▶ **DESCRIPTION OF THE TASK**
The records that follow must all be duplicated exactly.

▶ **Data extracted from a collection**
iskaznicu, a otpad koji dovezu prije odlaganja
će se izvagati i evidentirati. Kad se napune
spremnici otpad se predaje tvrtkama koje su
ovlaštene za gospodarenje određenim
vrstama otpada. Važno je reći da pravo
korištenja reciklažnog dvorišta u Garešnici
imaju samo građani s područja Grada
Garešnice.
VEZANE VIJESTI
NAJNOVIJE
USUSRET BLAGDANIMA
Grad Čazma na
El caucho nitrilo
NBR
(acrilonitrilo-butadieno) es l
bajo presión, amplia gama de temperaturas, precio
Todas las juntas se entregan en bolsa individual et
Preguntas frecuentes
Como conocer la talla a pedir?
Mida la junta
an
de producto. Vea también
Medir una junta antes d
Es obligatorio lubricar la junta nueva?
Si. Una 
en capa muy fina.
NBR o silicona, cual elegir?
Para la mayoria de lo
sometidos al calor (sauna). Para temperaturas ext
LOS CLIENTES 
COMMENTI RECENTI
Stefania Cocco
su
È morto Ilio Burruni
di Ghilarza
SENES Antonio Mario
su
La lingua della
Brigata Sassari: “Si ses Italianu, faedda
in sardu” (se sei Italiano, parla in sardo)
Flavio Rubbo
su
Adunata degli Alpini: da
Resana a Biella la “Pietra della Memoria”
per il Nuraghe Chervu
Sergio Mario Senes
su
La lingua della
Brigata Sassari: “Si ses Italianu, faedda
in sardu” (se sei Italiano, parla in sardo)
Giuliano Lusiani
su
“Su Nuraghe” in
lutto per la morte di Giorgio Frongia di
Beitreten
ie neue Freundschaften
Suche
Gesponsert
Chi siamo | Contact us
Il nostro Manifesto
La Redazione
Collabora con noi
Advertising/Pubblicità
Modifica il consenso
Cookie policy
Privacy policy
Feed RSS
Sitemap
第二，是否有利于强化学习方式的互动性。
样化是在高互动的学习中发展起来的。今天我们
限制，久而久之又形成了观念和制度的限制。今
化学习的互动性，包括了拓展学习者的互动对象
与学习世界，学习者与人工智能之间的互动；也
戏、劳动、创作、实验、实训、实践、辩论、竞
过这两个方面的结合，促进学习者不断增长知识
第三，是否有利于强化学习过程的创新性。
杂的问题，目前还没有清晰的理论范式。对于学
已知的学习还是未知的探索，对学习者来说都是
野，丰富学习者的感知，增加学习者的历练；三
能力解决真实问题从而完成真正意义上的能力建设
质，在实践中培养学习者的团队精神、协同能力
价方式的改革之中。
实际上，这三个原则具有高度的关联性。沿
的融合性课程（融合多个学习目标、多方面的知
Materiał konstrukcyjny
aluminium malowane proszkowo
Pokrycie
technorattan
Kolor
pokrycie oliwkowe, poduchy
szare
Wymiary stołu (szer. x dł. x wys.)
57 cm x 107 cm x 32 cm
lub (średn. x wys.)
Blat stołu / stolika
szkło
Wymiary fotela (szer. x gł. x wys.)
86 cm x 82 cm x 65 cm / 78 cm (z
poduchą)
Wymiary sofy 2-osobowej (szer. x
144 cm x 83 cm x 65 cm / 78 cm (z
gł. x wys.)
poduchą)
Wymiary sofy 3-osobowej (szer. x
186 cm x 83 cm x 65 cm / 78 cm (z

▶ **SOLUTION TO THIS TASK**
iskaznicu, a otpad koji dovezu prije odlaganja
će se izvagati i evidentirati. Kad se napune
spremnici otpad se predaje tvrtkama koje su
ovlaštene za gospodarenje određenim
vrstama otpada. Važno je reći da pravo
korištenja reciklažnog dvorišta u Garešnici
imaju samo građani s područja Grada
Garešnice.
VEZANE VIJESTI
NAJNOVIJE
USUSRET BLAGDANIMA
Grad Čazma na
El caucho nitrilo
NBR
(acrilonitrilo-butadieno) es l
bajo presión, amplia gama de temperaturas, precio
Todas las juntas se entregan en bolsa individual et
Preguntas frecuentes
Como conocer la talla a pedir?
Mida la junta
an
de producto. Vea también
Medir una junta antes d
Es obligatorio lubricar la junta nueva?
Si. Una 
en capa muy fina.
NBR o silicona, cual elegir?
Para la mayoria de lo
sometidos al calor (sauna). Para temperaturas ext
LOS CLIENTES 
COMMENTI RECENTI
Stefania Cocco
su
È morto Ilio Burruni
di Ghilarza
SENES Antonio Mario
su
La lingua della
Brigata Sassari: “Si ses Italianu, faedda
in sardu” (se sei Italiano, parla in sardo)
Flavio Rubbo
su
Adunata degli Alpini: da
Resana a Biella la “Pietra della Memoria”
per il Nuraghe Chervu
Sergio Mario Senes
su
La lingua della
Brigata Sassari: “Si ses Italianu, faedda
in sardu” (se sei Italiano, parla in sardo)
Giuliano Lusiani
su
“Su Nuraghe” in
lutto per la morte di Giorgio Frongia di
Beitreten
ie neue Freundschaften
Suche
Gesponsert
Chi siamo | Contact us
Il nostro Manifesto
La Redazione
Collabora con noi
Advertising/Pubblicità
Modifica il consenso
Cookie policy
Privacy policy
Feed RSS
Sitemap
第二，是否有利于强化学习方式的互动性。
样化是在高互动的学习中发展起来的。今天我们
限制，久而久之又形成了观念和制度的限制。今
化学习的互动性，包括了拓展学习者的互动对象
与学习世界，学习者与人工智能之间的互动；也
戏、劳动、创作、实验、实训、实践、辩论、竞
过这两个方面的结合，促进学习者不断增长知识
第三，是否有利于强化学习过程的创新性。
杂的问题，目前还没有清晰的理论范式。对于学
已知的学习还是未知的探索，对学习者来说都是
野，丰富学习者的感知，增加学习者的历练；三
能力解决真实问题从而完成真正意义上的能力建设
质，在实践中培养学习者的团队精神、协同能力
价方式的改革之中。
实际上，这三个原则具有高度的关联性。沿
的融合性课程（融合多个学习目标、多方面的知
Materiał konstrukcyjny
aluminium malowane proszkowo
Pokrycie
technorattan
Kolor
pokrycie oliwkowe, poduchy
szare
Wymiary stołu (szer. x dł. x wys.)
57 cm x 107 cm x 32 cm
lub (średn. x wys.)
Blat stołu / stolika
szkło
Wymiary fotela (szer. x gł. x wys.)
86 cm x 82 cm x 65 cm / 78 cm (z
poduchą)
Wymiary sofy 2-osobowej (szer. x
144 cm x 83 cm x 65 cm / 78 cm (z
gł. x wys.)
poduchą)
Wymiary sofy 3-osobowej (szer. x
186 cm x 83 cm x 65 cm / 78 cm (z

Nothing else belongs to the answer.